[YOUR OBJECTIVE]: Search the data below for the word "chevron" and report how many lines contain it, with no added words.

[RECORDS]:
· · · ·
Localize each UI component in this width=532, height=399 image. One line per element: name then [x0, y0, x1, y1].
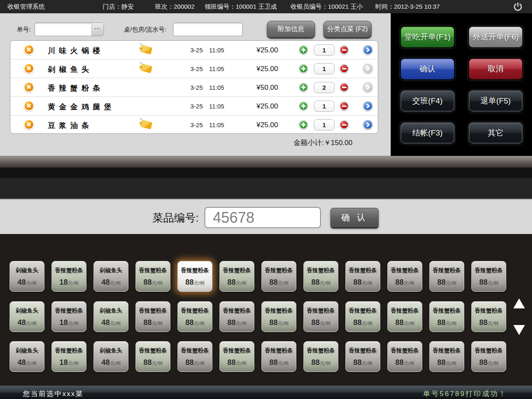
- dish-button[interactable]: 香辣蟹粉条88元/例: [135, 341, 170, 372]
- dish-button[interactable]: 香辣蟹粉条88元/例: [177, 341, 212, 372]
- price-tag-icon: [138, 118, 154, 133]
- dish-price: 88: [269, 318, 278, 327]
- action-button-2[interactable]: 外送开单(F6): [467, 25, 524, 49]
- category-order-button[interactable]: 分类点菜 (F2): [323, 21, 372, 37]
- dish-code-confirm-button[interactable]: 确 认: [330, 208, 379, 227]
- dish-button-selected[interactable]: 香辣蟹粉条88元/例: [177, 261, 212, 292]
- dish-button[interactable]: 香辣蟹粉条88元/例: [261, 301, 296, 332]
- dish-price: 88: [395, 318, 404, 327]
- qty-input[interactable]: 2: [314, 82, 335, 93]
- dish-code-input[interactable]: [204, 207, 321, 228]
- dish-button[interactable]: 香辣蟹粉条88元/例: [387, 341, 422, 372]
- dish-button[interactable]: 香辣蟹粉条88元/例: [177, 301, 212, 332]
- dish-button[interactable]: 香辣蟹粉条88元/例: [429, 341, 464, 372]
- divider-band-middle: [0, 167, 532, 178]
- dish-button[interactable]: 香辣蟹粉条88元/例: [261, 261, 296, 292]
- dish-name: 香辣蟹粉条: [472, 267, 506, 274]
- delete-x-icon[interactable]: [24, 44, 34, 55]
- extra-info-button[interactable]: 附加信息: [267, 21, 315, 37]
- delete-x-icon[interactable]: [24, 119, 34, 130]
- chevron-right-icon[interactable]: [363, 101, 373, 111]
- chevron-right-icon[interactable]: [363, 82, 373, 92]
- dish-button[interactable]: 香辣蟹粉条88元/例: [135, 301, 170, 332]
- dish-name: 香辣蟹粉条: [430, 307, 464, 315]
- dish-button[interactable]: 香辣蟹粉条88元/例: [345, 301, 380, 332]
- dish-button[interactable]: 香辣蟹粉条88元/例: [219, 261, 254, 292]
- dish-unit: 元/例: [404, 361, 414, 366]
- divider-band-bottom: [0, 178, 532, 200]
- dish-unit: 元/例: [488, 361, 498, 366]
- action-button-3[interactable]: 确认: [399, 57, 456, 81]
- dish-name: 香辣蟹粉条: [304, 267, 338, 274]
- plus-icon[interactable]: [299, 120, 308, 129]
- action-button-1[interactable]: 堂吃开单(F1): [399, 25, 456, 49]
- triangle-up-icon[interactable]: [513, 298, 525, 308]
- dish-button[interactable]: 剁椒鱼头48元/例: [10, 301, 44, 332]
- item-price: ¥25.00: [227, 102, 278, 111]
- qty-input[interactable]: 1: [314, 101, 335, 112]
- plus-icon[interactable]: [299, 101, 308, 111]
- action-button-5[interactable]: 交班(F4): [399, 89, 456, 113]
- qty-input[interactable]: 1: [314, 63, 335, 74]
- dish-button[interactable]: 香辣蟹粉条88元/例: [387, 301, 422, 332]
- action-button-7[interactable]: 结帐(F3): [399, 121, 456, 145]
- plus-icon[interactable]: [299, 64, 308, 73]
- dish-button[interactable]: 香辣蟹粉条88元/例: [387, 261, 422, 292]
- delete-x-icon[interactable]: [24, 63, 34, 74]
- minus-icon[interactable]: [340, 45, 349, 54]
- action-button-8[interactable]: 其它: [467, 121, 524, 145]
- dish-button[interactable]: 香辣蟹粉条88元/例: [219, 341, 254, 372]
- dish-price: 88: [437, 358, 446, 367]
- action-button-label: 外送开单(F6): [469, 27, 522, 47]
- dish-button[interactable]: 香辣蟹粉条18元/例: [52, 261, 86, 292]
- dish-button[interactable]: 香辣蟹粉条88元/例: [135, 261, 170, 292]
- dish-button[interactable]: 剁椒鱼头48元/例: [94, 301, 128, 332]
- delete-x-icon[interactable]: [24, 82, 34, 92]
- dish-button[interactable]: 香辣蟹粉条88元/例: [429, 301, 464, 332]
- minus-icon[interactable]: [340, 83, 349, 92]
- dish-button[interactable]: 剁椒鱼头48元/例: [94, 341, 128, 372]
- dish-button[interactable]: 剁椒鱼头48元/例: [94, 261, 128, 292]
- dish-price: 88: [185, 278, 194, 286]
- dish-button[interactable]: 香辣蟹粉条88元/例: [345, 341, 380, 372]
- action-button-6[interactable]: 退单(F5): [467, 89, 524, 113]
- item-price: ¥25.00: [227, 65, 278, 73]
- plus-icon[interactable]: [299, 45, 308, 54]
- dish-unit: 元/例: [236, 321, 246, 326]
- dish-button[interactable]: 剁椒鱼头48元/例: [10, 261, 44, 292]
- qty-input[interactable]: 1: [314, 44, 335, 56]
- dish-button[interactable]: 香辣蟹粉条88元/例: [303, 341, 338, 372]
- dish-button[interactable]: 香辣蟹粉条88元/例: [471, 341, 506, 372]
- dish-button[interactable]: 香辣蟹粉条88元/例: [219, 301, 254, 332]
- triangle-down-icon[interactable]: [513, 325, 525, 335]
- order-no-browse-button[interactable]: ···: [91, 23, 103, 36]
- minus-icon[interactable]: [340, 120, 349, 129]
- dish-button[interactable]: 香辣蟹粉条88元/例: [303, 261, 338, 292]
- chevron-right-icon[interactable]: [363, 64, 373, 74]
- power-icon[interactable]: [513, 2, 523, 12]
- table-no-input[interactable]: [173, 22, 243, 36]
- action-button-4[interactable]: 取消: [467, 57, 524, 81]
- minus-icon[interactable]: [340, 64, 349, 73]
- chevron-right-icon[interactable]: [363, 45, 373, 55]
- delete-x-icon[interactable]: [24, 101, 34, 111]
- dish-button[interactable]: 香辣蟹粉条88元/例: [261, 341, 296, 372]
- dish-button[interactable]: 香辣蟹粉条88元/例: [429, 261, 464, 292]
- dish-unit: 元/例: [446, 281, 456, 286]
- dish-unit: 元/例: [488, 321, 498, 326]
- price-tag-icon: [138, 43, 154, 59]
- dish-button[interactable]: 香辣蟹粉条18元/例: [52, 341, 86, 372]
- qty-input[interactable]: 1: [314, 119, 335, 131]
- item-time: 11:05: [209, 65, 224, 72]
- dish-button[interactable]: 香辣蟹粉条88元/例: [471, 261, 506, 292]
- dish-button[interactable]: 香辣蟹粉条88元/例: [303, 301, 338, 332]
- minus-icon[interactable]: [340, 101, 349, 111]
- dish-button[interactable]: 香辣蟹粉条88元/例: [471, 301, 506, 332]
- dish-name: 香辣蟹粉条: [304, 347, 338, 355]
- dish-button[interactable]: 剁椒鱼头48元/例: [10, 341, 44, 372]
- chevron-right-icon[interactable]: [363, 120, 373, 130]
- item-time: 11:05: [209, 47, 224, 54]
- dish-button[interactable]: 香辣蟹粉条88元/例: [345, 261, 380, 292]
- plus-icon[interactable]: [299, 83, 308, 92]
- dish-button[interactable]: 香辣蟹粉条18元/例: [52, 301, 86, 332]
· · · ·
[EXERCISE SOLUTION]: 5